I shouldn’t judge, but this man was without a doubt the ugliest man I have ever seen…he literally had thousands of huge blackheads on his face…and he had the meanest look I have ever seen. His wife was a bit calmer and asked me what I wanted. I said I just wanted a job. He lit into me again and said all boys were no good and wouldn’t work and he wouldn’t have one on his property. About then I realized my ‘buddies’ had set me up. Some of them had worked for him and spent more time behind the chicken coop smoking than working.
But they needed help…it was just the two of them…they had two large chicken houses and there was a lot to do.
I was hired. $1.00 an hour…
My main and primary job was to shovel chicken crap from under the chickens onto his old 1954 Chevy truck and drive it to the back of the property and un-shovel and repeat all day long.
Chicken shit never gets hard…it makes a horrible sludge that fills with squirmy things you don’t want to know about. As you shovel the stuff from under the coops, the chickens are going nuts with their squawking… I couldn’t eat eggs or chicken for 2 years.
On occasion I would get to go with the Mrs. into town to deliver eggs to the stores they supplied. That was the best part of the job.
But they paid me…$8.00 for 8 hours…and that would cover a date pretty good in 1965.
At the end of the summer I told them I had to go back to school… and these mean, cynical old people gave me the best compliment I have ever received… they said I had changed their mind about ‘young people’ and maybe not all of ‘them’ were bad…
I missed them after I left. I was 17 years old.

End of part 2

2 comments:

Anonymous said...

When I was attending U of H to get my teaching certificate, I had to take a children's literature class. Part of our grade was having to read about forty children's books and take a quiz on them. One of the best of the lot was about this young girl growing up in Oklahoma during the early 1900's - I can't recall the book's title, but I remember I couldn't put it down. Pretty much read the entire thing in one sitting.
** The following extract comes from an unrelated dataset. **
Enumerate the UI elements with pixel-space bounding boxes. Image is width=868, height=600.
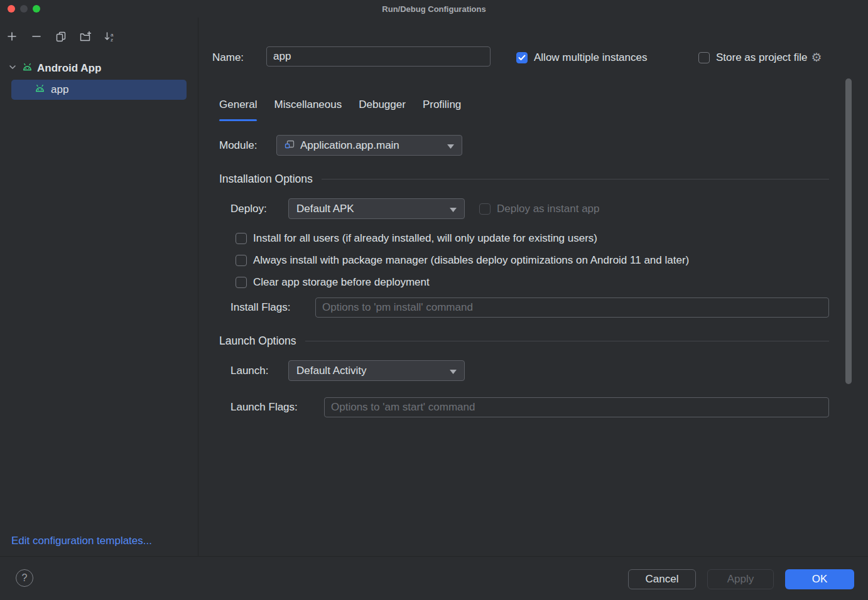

Something tells me I'd do the same thing if Doug Briscoe ever had his memoirs published...

Bruiser

BB said...

I don't know if Dad realizes what an engrossing storyteller he can be. Reading this stuff again, I certainly see a lot of things that influenced me, things I really wasn't aware of before. In my world-famous, never-been-published book I wrote an awful lot about the water and being outdoors.

And you know, his stuff also isn't that far removed from Larry Brown's. Similar topics, interesting first-person perspective... I'll bet Brown's writing was quite similar to this before he spent years at a typewriter learning the o-fish-ull way to craft a story.

I promised myself I wouldn't critique Dad's stuff when I posted it, but hell, I really enjoy it.